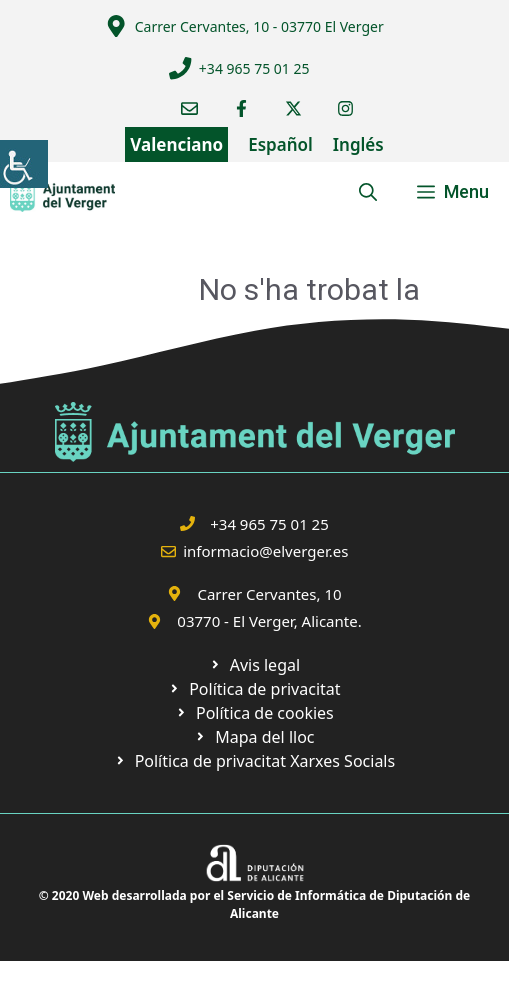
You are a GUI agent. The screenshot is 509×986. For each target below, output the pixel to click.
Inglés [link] (358, 144)
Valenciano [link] (176, 144)
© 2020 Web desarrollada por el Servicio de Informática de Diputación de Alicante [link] (255, 904)
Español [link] (280, 144)
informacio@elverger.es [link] (265, 551)
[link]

-----

**EXERCISE AIM**: Write out the records word for word. Pictures stay out.

**EXPECTED ANSWER**:
You are a GUI agent. The screenshot is 509×986. For each target below, output the pixel to click.
Inglés [link] (358, 144)
Valenciano [link] (176, 144)
© 2020 Web desarrollada por el Servicio de Informática de Diputación de Alicante [link] (255, 904)
Español [link] (280, 144)
informacio@elverger.es [link] (265, 551)
[link]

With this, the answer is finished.